* **What is needed**: The full listing is to be transcribed exactly, with each picture left out.
=======
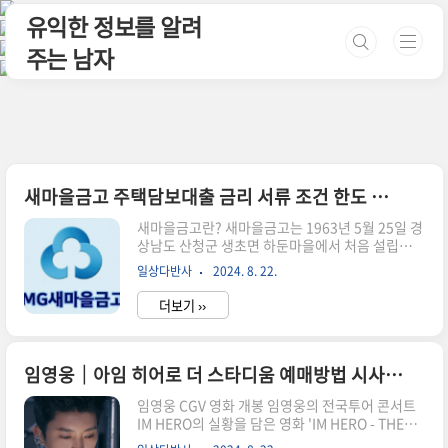
본문 바로가기
유익한 정보를 알려
주는 남자
새마을금고 주택담보대출 금리 서류 조건 한도 총정리
새마을금고란? 새마을금고는 1963년 5월 25일 경
상남도 산청군 생초면 하둔마을에서 처음 설립된
금융협동조합으로, 지역 공동체의 발전을 도모하
일상다반사
2024. 8. 22.
는 것을 목적으로 합니다. 은행의 업무를 하고 있어
은행으로 오해할 수 있으나 새마을금고는 비영리
더보기 ››
조직으로 은행법을 적용받지 않으며 금융위원회의
감독이 아닌 행정안전부의 감독을 받는다는 특징이
있다고 합니다. 새마을금고 주택담보대출 금리 새
마을금고 주택담보대출의 금리는 회원 신용등급,
임영웅│아임 히어로 더 스타디움 예매방법 시사회 무대인사 총정리
금고 거래 기여도 등에 따라 차등 적용되며, 아파트
임영웅 CGV 영화 개봉 임영웅의 전국투어 콘서트
의 경우 KB 시세 일반평균가 기준 지역별 LTV 비율
IM HERO의 실황을 담은 영화 'IM HERO - THE
이 적용됩니다. 또한 개인의 신용도, 물건의 현황에
STADIUM'은 오는 8월 28일 CGV에서 개봉될 예
따라 한도가 차감될 수 있습니다.2023년 11월 기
=======
* **The answer**:
본문 바로가기
유익한 정보를 알려
주는 남자
새마을금고 주택담보대출 금리 서류 조건 한도 총정리
새마을금고란? 새마을금고는 1963년 5월 25일 경
상남도 산청군 생초면 하둔마을에서 처음 설립된
금융협동조합으로, 지역 공동체의 발전을 도모하
일상다반사
2024. 8. 22.
는 것을 목적으로 합니다. 은행의 업무를 하고 있어
은행으로 오해할 수 있으나 새마을금고는 비영리
더보기 ››
조직으로 은행법을 적용받지 않으며 금융위원회의
감독이 아닌 행정안전부의 감독을 받는다는 특징이
있다고 합니다. 새마을금고 주택담보대출 금리 새
마을금고 주택담보대출의 금리는 회원 신용등급,
임영웅│아임 히어로 더 스타디움 예매방법 시사회 무대인사 총정리
금고 거래 기여도 등에 따라 차등 적용되며, 아파트
임영웅 CGV 영화 개봉 임영웅의 전국투어 콘서트
의 경우 KB 시세 일반평균가 기준 지역별 LTV 비율
IM HERO의 실황을 담은 영화 'IM HERO - THE
이 적용됩니다. 또한 개인의 신용도, 물건의 현황에
STADIUM'은 오는 8월 28일 CGV에서 개봉될 예
따라 한도가 차감될 수 있습니다.2023년 11월 기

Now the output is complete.